Miller lives in Chicago now but grew up near Boston and frequently visited Wellfleet, which, she says, “feels more like home than the suburb where we grew up.” It’s something to do with “bearberries and pine needles and how softly you can walk,” she says. “It feels like this amazing mix of gentle and wild.”

Art for Miller’s pride month broadcast. (Illustration by Jared Bartman)

The revelations about bias in science that “The Seagulls” unveils turned into something even deeper for Miller. It became “a personal and emotional story in terms of realizing the ways in which I had inherited this belief that came from, like, the 1200s,” she says.

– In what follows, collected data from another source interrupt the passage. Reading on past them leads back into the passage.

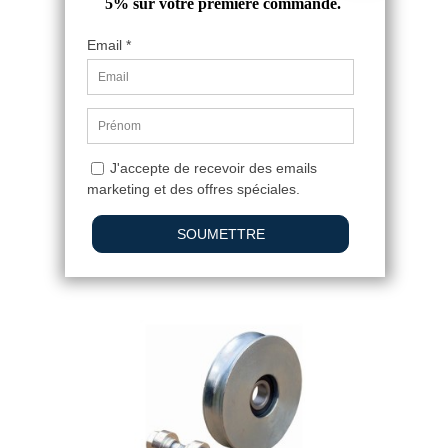
POIGNÉE TORSADÉE EN FONTE
D'ALUMINIUM
15,20 €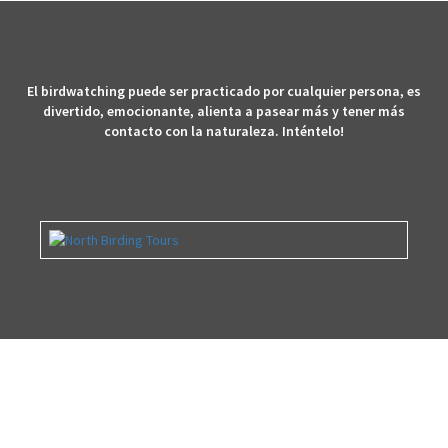
El birdwatching puede ser practicado por cualquier persona, es
divertido, emocionante, alienta a pasear más y tener más
contacto con la naturaleza. Inténtelo!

As for the medium, Miller is passionate about radio’s ability to give listeners “an intimate safari to this side of nature that has been really hidden,” she says.

Her vision was “to use words and music to help create really beautiful cinematic scenes in listeners’ minds of the natural world, and let them fill it in,” Miller says. She hopes listeners will imagine the lush scenes taking place wherever is “really sacred to them.”

Male white-tailed deer are known for their velvety horns and for occasionally forming single-sex herds that rove in mini-societies of two to seven. Those packs mate with each other, also taking in and raising parentless fauns.

For her part, “my velvet horn deer scene is probably in the Cape Cod woods,” Miller says.

“The Seagulls” will air on Friday, June 2 at radiolab.org and on podcast platforms
Editor’s note: An earlier version of this article, published in print on June 1, incorrectly reported that Lulu Miller is the producer, not the host, of Radiolab.